US Marines adottano una nuova tattica per affrontare i droni: spararli a terra

US Marines adottano una nuova tattica per affrontare i droni: spararli a terra. Esercizi realistici con armi tradizionali.

Marines sparano droni durante un addestramento reale a Twentynine Palms, California
Marines sparano droni durante un addestramento reale a Twentynine Palms, California

Il 18 agosto 2026, i Marines statunitensi hanno annunciato una nuova tattica per affrontare i droni: spararli a terra. L’addestramento, condotto a Twentynine Palms, in California, ha visto i soldati utilizzare armi tradizionali come fucili, fucili a canna liscia e lanciagranate per neutralizzare minacce da droni.
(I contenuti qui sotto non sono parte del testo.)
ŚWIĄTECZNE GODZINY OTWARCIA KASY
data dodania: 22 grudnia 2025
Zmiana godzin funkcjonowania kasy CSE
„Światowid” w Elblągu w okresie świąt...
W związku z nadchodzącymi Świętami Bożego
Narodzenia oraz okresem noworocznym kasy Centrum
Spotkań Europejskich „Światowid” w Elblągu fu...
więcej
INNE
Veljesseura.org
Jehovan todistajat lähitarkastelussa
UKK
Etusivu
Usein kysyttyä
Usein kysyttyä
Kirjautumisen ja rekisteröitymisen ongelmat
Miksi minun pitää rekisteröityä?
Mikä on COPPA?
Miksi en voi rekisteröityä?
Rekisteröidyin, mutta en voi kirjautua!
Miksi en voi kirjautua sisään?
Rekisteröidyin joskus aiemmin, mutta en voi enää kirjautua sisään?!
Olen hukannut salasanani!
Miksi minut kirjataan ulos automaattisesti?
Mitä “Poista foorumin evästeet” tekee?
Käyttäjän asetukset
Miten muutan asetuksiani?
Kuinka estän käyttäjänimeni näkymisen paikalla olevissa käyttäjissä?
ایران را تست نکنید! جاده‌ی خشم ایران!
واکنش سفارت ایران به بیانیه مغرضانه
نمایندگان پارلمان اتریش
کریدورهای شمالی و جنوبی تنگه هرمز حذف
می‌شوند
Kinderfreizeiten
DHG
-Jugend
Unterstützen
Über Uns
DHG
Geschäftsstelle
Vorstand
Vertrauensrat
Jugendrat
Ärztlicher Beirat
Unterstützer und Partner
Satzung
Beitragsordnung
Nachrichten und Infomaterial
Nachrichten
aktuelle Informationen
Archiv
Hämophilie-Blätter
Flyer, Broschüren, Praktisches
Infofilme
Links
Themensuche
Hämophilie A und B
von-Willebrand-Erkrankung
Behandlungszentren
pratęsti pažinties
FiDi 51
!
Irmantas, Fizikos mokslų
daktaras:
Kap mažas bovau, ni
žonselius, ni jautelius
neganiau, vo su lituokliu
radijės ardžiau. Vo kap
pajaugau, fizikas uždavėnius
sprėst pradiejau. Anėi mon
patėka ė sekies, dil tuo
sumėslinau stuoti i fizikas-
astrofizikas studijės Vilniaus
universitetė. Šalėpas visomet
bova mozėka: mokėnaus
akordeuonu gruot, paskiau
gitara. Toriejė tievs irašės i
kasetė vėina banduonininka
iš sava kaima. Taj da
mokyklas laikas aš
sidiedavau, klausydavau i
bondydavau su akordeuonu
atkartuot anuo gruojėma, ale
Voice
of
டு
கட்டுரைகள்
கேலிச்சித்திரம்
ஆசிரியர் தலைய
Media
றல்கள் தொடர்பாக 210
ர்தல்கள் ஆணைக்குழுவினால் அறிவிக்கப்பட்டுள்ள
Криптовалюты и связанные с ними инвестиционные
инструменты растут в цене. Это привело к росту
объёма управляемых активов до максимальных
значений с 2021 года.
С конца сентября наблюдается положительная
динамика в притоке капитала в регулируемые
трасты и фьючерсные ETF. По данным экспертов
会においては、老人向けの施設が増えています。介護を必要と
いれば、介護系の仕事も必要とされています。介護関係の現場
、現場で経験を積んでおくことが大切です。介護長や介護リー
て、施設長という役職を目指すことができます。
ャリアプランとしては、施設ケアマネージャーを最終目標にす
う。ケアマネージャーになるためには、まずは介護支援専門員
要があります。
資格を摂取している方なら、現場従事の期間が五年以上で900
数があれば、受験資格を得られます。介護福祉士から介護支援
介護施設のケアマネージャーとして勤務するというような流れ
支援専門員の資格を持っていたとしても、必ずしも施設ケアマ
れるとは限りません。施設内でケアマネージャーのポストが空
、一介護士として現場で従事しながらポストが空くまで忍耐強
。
L’obiettivo dell’esercizio era aumentare la fiducia e la capacità dei Marines di affrontare attacchi da piccoli sistemi aerei non pilotati (sUAS), in un contesto di guerra moderna sempre più dominato da questa forma di minaccia.
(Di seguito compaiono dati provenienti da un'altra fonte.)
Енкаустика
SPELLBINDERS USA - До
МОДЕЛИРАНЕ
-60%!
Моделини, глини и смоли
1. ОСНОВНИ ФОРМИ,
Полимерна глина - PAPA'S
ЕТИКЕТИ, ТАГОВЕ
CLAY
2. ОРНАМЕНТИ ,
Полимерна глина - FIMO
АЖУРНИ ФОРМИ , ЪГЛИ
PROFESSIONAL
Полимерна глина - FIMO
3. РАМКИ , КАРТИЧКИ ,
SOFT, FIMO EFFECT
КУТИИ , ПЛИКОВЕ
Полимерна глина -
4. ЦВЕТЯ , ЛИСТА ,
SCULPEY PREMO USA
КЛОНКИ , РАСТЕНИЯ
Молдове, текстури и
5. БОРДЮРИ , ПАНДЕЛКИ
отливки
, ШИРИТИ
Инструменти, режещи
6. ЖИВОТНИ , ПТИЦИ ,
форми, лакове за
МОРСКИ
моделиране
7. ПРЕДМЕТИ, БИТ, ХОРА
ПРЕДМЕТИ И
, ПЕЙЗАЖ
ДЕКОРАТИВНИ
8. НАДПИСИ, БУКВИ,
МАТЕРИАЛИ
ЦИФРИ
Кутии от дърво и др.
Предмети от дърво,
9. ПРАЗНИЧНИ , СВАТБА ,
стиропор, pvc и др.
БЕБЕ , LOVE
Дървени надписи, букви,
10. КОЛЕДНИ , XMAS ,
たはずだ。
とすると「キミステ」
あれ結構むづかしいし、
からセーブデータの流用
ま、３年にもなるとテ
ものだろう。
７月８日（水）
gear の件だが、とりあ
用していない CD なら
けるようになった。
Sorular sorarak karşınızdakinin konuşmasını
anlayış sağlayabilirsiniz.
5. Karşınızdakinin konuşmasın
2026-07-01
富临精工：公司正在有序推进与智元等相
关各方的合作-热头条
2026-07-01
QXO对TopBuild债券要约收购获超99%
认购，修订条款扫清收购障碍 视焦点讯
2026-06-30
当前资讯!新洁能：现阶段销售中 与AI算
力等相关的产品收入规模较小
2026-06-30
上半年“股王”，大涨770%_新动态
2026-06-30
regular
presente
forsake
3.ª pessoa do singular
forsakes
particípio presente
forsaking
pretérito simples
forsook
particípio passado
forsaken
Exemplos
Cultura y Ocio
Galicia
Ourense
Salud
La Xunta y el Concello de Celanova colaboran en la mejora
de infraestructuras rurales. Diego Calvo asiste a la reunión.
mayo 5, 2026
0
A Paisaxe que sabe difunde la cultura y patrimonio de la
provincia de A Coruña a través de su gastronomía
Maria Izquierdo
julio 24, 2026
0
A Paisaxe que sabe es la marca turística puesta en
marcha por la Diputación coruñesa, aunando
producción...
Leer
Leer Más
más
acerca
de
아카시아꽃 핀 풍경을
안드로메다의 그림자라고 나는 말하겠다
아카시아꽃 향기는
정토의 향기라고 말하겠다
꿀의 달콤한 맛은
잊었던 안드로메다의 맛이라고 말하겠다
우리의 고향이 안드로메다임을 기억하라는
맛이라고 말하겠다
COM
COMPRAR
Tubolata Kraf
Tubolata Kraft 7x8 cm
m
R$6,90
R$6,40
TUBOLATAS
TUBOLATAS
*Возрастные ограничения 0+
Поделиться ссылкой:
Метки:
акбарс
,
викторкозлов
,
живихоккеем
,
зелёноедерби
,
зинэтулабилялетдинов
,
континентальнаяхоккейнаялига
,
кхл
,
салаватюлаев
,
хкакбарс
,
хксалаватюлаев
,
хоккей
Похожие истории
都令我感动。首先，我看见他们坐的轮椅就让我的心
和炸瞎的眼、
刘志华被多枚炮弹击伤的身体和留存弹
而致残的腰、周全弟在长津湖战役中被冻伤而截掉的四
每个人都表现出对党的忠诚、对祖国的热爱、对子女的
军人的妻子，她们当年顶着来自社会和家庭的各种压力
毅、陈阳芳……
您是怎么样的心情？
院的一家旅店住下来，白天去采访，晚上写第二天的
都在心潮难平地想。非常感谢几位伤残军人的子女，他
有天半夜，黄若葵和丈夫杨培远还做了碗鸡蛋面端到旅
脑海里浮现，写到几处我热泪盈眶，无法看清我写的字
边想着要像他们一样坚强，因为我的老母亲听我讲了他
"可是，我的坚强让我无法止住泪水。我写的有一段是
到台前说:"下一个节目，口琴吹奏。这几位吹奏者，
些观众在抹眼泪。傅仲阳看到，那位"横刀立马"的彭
Addestramento realistico con droni simulati

Il training, condotto da personale del 1° e 2° Divisione Marines, ha visto i soldati affrontare droni simulati che volavano a velocità superiori a 90 miglia orarie e si avvicinavano a meno di 20 metri. I droni, utilizzati da personale del Tactical Training and Exercise Control Group, erano dotati di esplosivi o utilizzati per la ricognizione. I Marines hanno dovuto reagire con armi standard, senza l’ausilio di dispositivi di contromisure elettroniche, per simulare una situazione di combattimento reale.
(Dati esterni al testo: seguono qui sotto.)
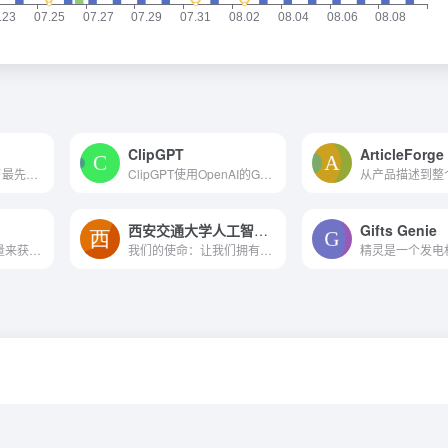
ClipGPT
ArticleForge
AI智创是一款集成了最先进人工智能技术的全能应用，致力于满足您在工作和生活中的各种需求。
ClipGPT使用OpenAI的GPT API总结和组织您的笔记和书签
西安交通大学人工智能学院
Gifts Genie
利用ChatGPT的力量来获得简明的文章摘要。
我们的使命：让我们拥有适应、改变和创造未来世界的人工智能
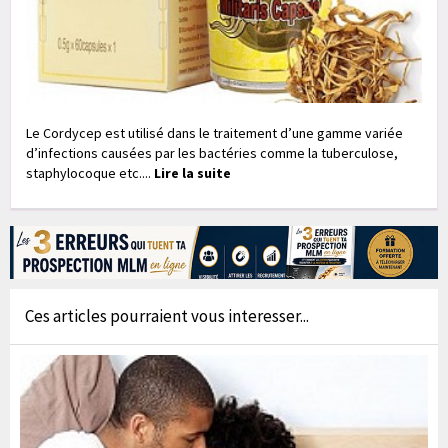
Le Cordycep est utilisé dans le traitement d’une gamme variée
d’infections causées par les bactéries comme la tuberculose,
staphylocoque etc....
Lire la suite
Ces articles pourraient vous interesser...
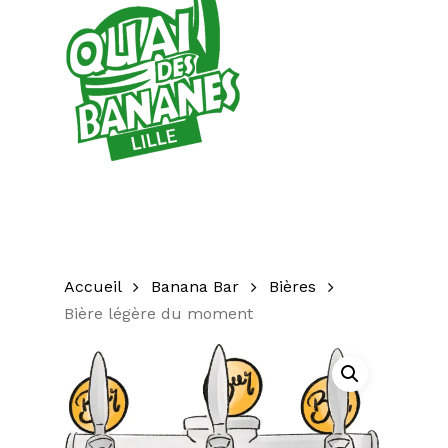
Accueil
Banana Bar
Bières
Bière légère du moment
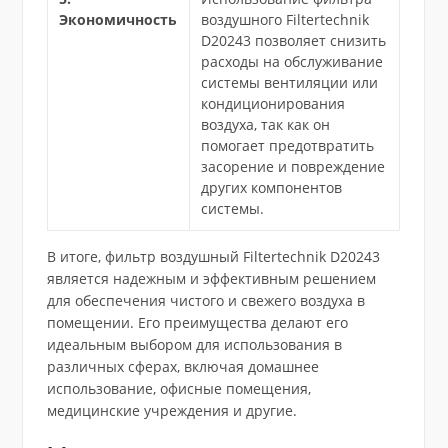
Экономичность
воздушного Filtertechnik
D20243 позволяет снизить
расходы на обслуживание
системы вентиляции или
кондиционирования
воздуха, так как он
помогает предотвратить
засорение и повреждение
других компонентов
системы.
В итоге, фильтр воздушный Filtertechnik D20243
является надежным и эффективным решением
для обеспечения чистого и свежего воздуха в
помещении. Его преимущества делают его
идеальным выбором для использования в
различных сферах, включая домашнее
использование, офисные помещения,
медицинские учреждения и другие.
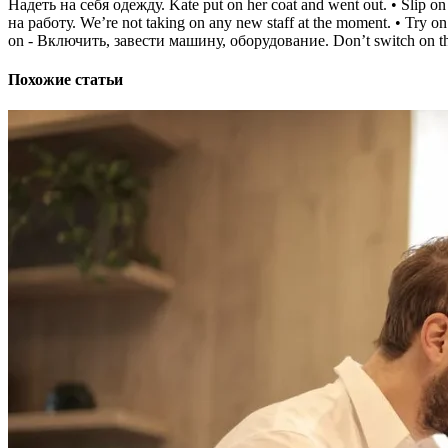
Надеть на себя одежду. Kate put on her coat and went out. • Slip o
на работу. We’re not taking on any new staff at the moment. • Try 
on - Включить, завести машину, оборудование. Don’t switch on the
Похожие статьи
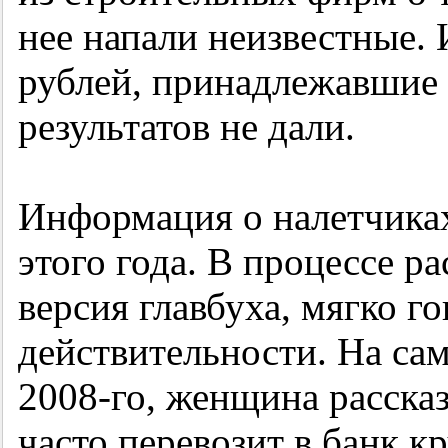
нее напали неизвестные.
рублей, принадлежавшие
результатов не дали.
Информация о налетчиках
этого года. В процессе р
версия главбуха, мягко го
действительности. На сам
2008-го,
женщина рассказ
часто перевозит в банк к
La simulazione ha messo alla prova la capacità dei Marines di reagire in tempo reale a minacce da droni.

“I piloti che abbiamo erano molto bravi”, ha dichiarato il capitano Faith Richardson, comandante di una plotone con il TTECG. “I Marines hanno dato un’idea realistica del pericolo, e avere piloti competenti è stato fondamentale per l’efficacia dell’addestramento.” I soldati hanno utilizzato fucili M27, fucili a canna liscia M1014 e lanciagranate M32A1 e M320, dotati di proiettili antipersonnel. L’obiettivo era testare la capacità di neutralizzare minacce da droni con armi tradizionali, in un contesto in cui le tecnologie elettroniche non sono sempre disponibili.

Un’evoluzione necessaria per il moderno campo di battaglia

La proliferazione di droni di tipo consumer ha reso sempre più frequente la minaccia da sUAS sul campo di battaglia. “I droni sono diventati una minaccia molto diffusa, soprattutto perché sono economici e accessibili”, ha spiegato il sergente Kevin Jares, istruttore del Tactical Training and Exercise Control Group. “Stiamo cercando di trovare modi per combattere questa minaccia con le armi che abbiamo a disposizione, e come sopravvivere in un ambiente moderno.”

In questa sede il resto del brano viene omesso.